__EXERCISE AIM__:
All pictures are to be dropped, and the remaining data set down exactly.

[Transcribed page contents]
○ ○ ○ ○ ○

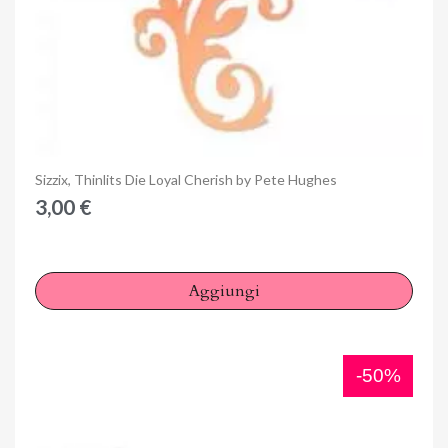
Anteprima
Sizzix, Thinlits Die Loyal Cherish by Pete Hughes
3,00 €
Aggiungi
-50%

○ ○ ○ ○ ○

__RESPONSE AREA__:
Anteprima
Sizzix, Thinlits Die Loyal Cherish by Pete Hughes
3,00 €
Aggiungi
-50%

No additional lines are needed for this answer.